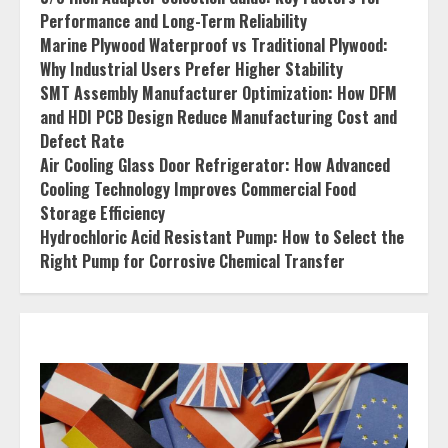
Performance and Long-Term Reliability
Marine Plywood Waterproof vs Traditional Plywood:
Why Industrial Users Prefer Higher Stability
SMT Assembly Manufacturer Optimization: How DFM
and HDI PCB Design Reduce Manufacturing Cost and
Defect Rate
Air Cooling Glass Door Refrigerator: How Advanced
Cooling Technology Improves Commercial Food
Storage Efficiency
Hydrochloric Acid Resistant Pump: How to Select the
Right Pump for Corrosive Chemical Transfer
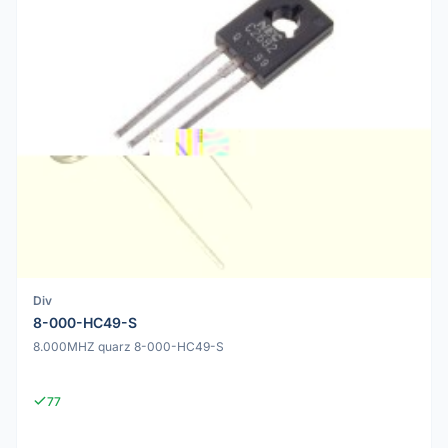
Div
8-000-HC49-S
8.000MHZ quarz 8-000-HC49-S
77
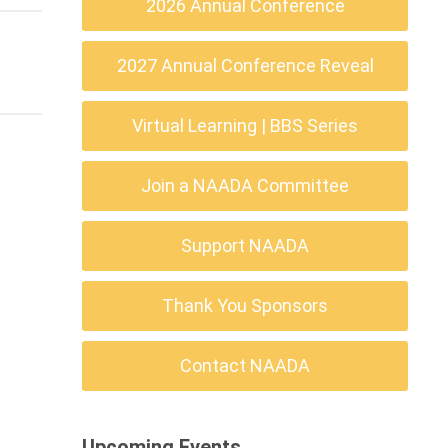
2026 Annual Conference
2027 Annual Conference Reveal
Virtual Learning | BBS Series
Join a NAADA Committee
Support NAADA
Thank You Sponsors
Contact NAADA
Upcoming Events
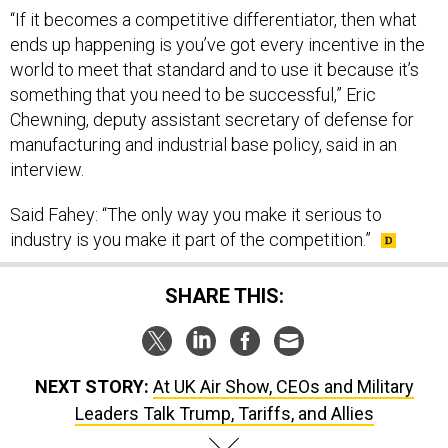
“If it becomes a competitive differentiator, then what
ends up happening is you’ve got every incentive in the
world to meet that standard and to use it because it’s
something that you need to be successful,” Eric
Chewning, deputy assistant secretary of defense for
manufacturing and industrial base policy, said in an
interview.
Said Fahey: “The only way you make it serious to
industry is you make it part of the competition.”
SHARE THIS:
NEXT STORY:
At UK Air Show, CEOs and Military
Leaders Talk Trump, Tariffs, and Allies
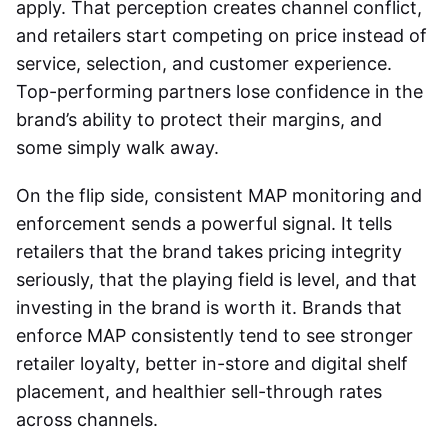
apply. That perception creates channel conflict,
and retailers start competing on price instead of
service, selection, and customer experience.
Top-performing partners lose confidence in the
brand’s ability to protect their margins, and
some simply walk away.
On the flip side, consistent MAP monitoring and
enforcement sends a powerful signal. It tells
retailers that the brand takes pricing integrity
seriously, that the playing field is level, and that
investing in the brand is worth it. Brands that
enforce MAP consistently tend to see stronger
retailer loyalty, better in-store and digital shelf
placement, and healthier sell-through rates
across channels.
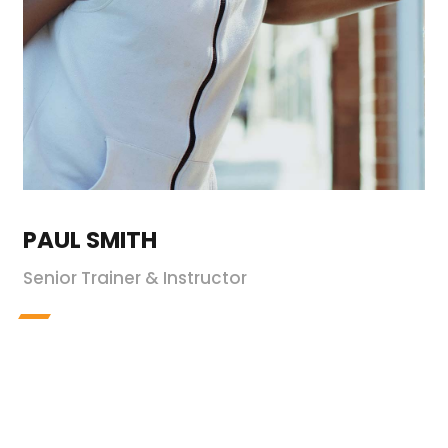
PAUL SMITH
Senior Trainer & Instructor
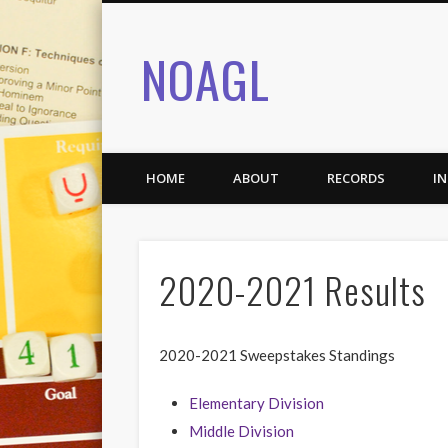
NOAGL
HOME
ABOUT
RECORDS
I
2020-2021 Results
2020-2021 Sweepstakes Standings
Elementary Division
Middle Division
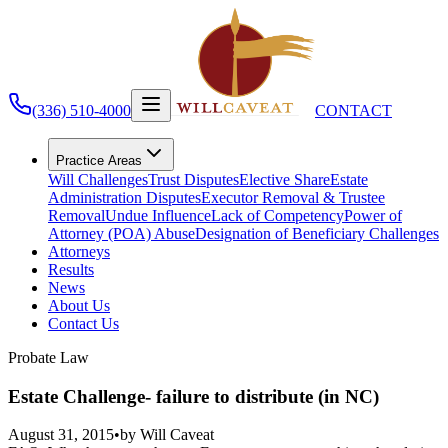
(336) 510-4000
CONTACT
Practice Areas
Will Challenges
Trust Disputes
Elective Share
Estate
Administration Disputes
Executor Removal & Trustee
Removal
Undue Influence
Lack of Competency
Power of
Attorney (POA) Abuse
Designation of Beneficiary Challenges
Attorneys
Results
News
About Us
Contact Us
Probate Law
Estate Challenge- failure to distribute (in NC)
August 31, 2015
•
by
Will Caveat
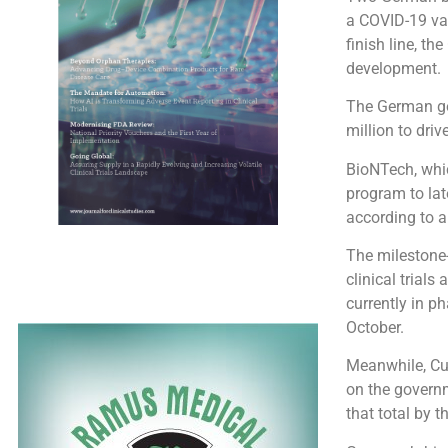
a COVID-19 vac
finish line, t
development.
The German g
million to dri
BioNTech, whic
program to lat
according to a
The milestone
clinical trial
currently in p
October.
Meanwhile, Cur
on the governm
that total by t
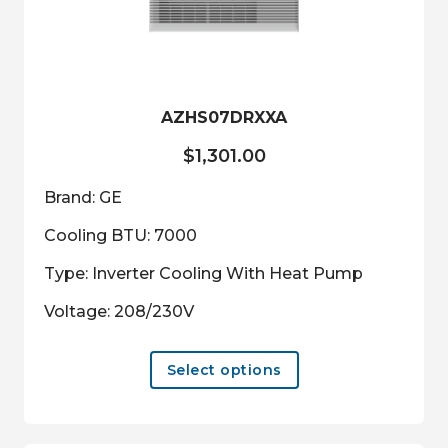
be
chosen
on
the
product
AZHS07DRXXA
page
$
1,301.00
Brand: GE
Cooling BTU: 7000
Type: Inverter Cooling With Heat Pump
Voltage: 208/230V
This
Select options
product
has
multiple
variants.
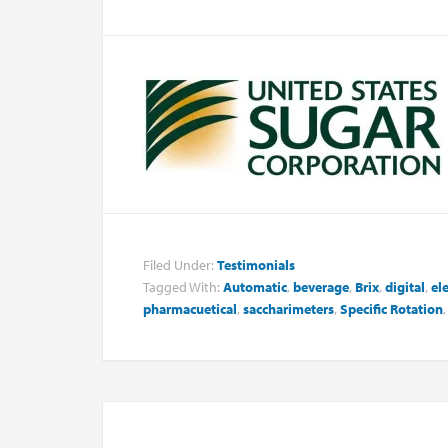
Filed Under:
Testimonials
Tagged With:
Automatic
,
beverage
,
Brix
,
digital
,
el
pharmacuetical
,
saccharimeters
,
Specific Rotation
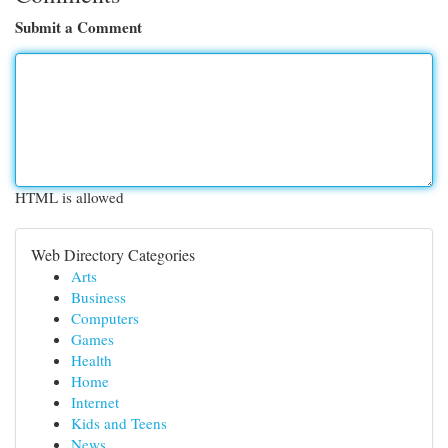
Submit a Comment
HTML is allowed
Web Directory Categories
Arts
Business
Computers
Games
Health
Home
Internet
Kids and Teens
News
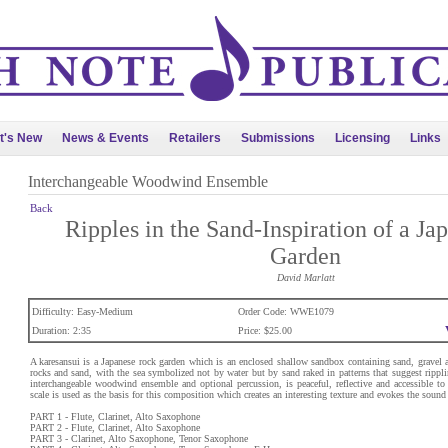
t's New
News & Events
Retailers
Submissions
Licensing
Links
Interchangeable Woodwind Ensemble
Back
Ripples in the Sand-Inspiration of a Ja
Garden
David Marlatt
Difficulty: Easy-Medium
Order Code: WWE1079
Duration: 2:35
Price: $25.00
A karesansui is a Japanese rock garden which is an enclosed shallow sandbox containing sand, gravel 
rocks and sand, with the sea symbolized not by water but by sand raked in patterns that suggest rippli
interchangeable woodwind ensemble and optional percussion, is peaceful, reflective and accessible to
scale is used as the basis for this composition which creates an interesting texture and evokes the sound
PART 1 - Flute, Clarinet, Alto Saxophone
PART 2 - Flute, Clarinet, Alto Saxophone
PART 3 - Clarinet, Alto Saxophone, Tenor Saxophone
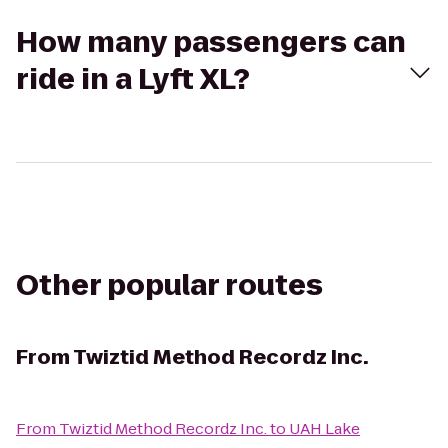
How many passengers can
ride in a Lyft XL?
Other popular routes
From
Twiztid Method Recordz Inc.
From
Twiztid Method Recordz Inc.
to
UAH Lake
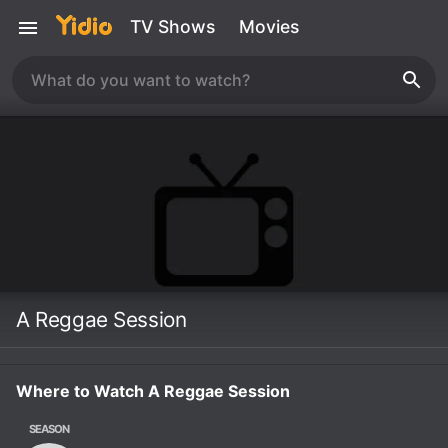
TV Shows
Movies
A Reggae Session
Where to Watch A Reggae Session
SEASON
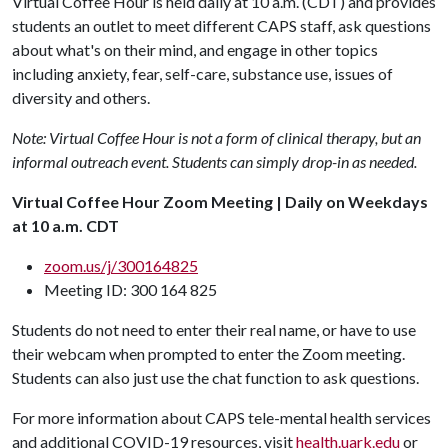
Virtual Coffee Hour is held daily at 10 a.m. (CDT) and provides
students an outlet to meet different CAPS staff, ask questions
about what's on their mind, and engage in other topics
including anxiety, fear, self-care, substance use, issues of
diversity and others.
Note: Virtual Coffee Hour is not a form of clinical therapy, but an
informal outreach event. Students can simply drop-in as needed.
Virtual Coffee Hour Zoom Meeting | Daily on Weekdays
at 10 a.m. CDT
zoom.us/j/300164825
Meeting ID: 300 164 825
Students do not need to enter their real name, or have to use
their webcam when prompted to enter the Zoom meeting.
Students can also just use the chat function to ask questions.
For more information about CAPS tele-mental health services
and additional COVID-19 resources, visit
health.uark.edu
or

•••

- PROBLEM DETAILS:
The required answer is each line of the entries containing the string "Division".

- RESPONSE TO THE TASK:
Elementary Division
Middle Division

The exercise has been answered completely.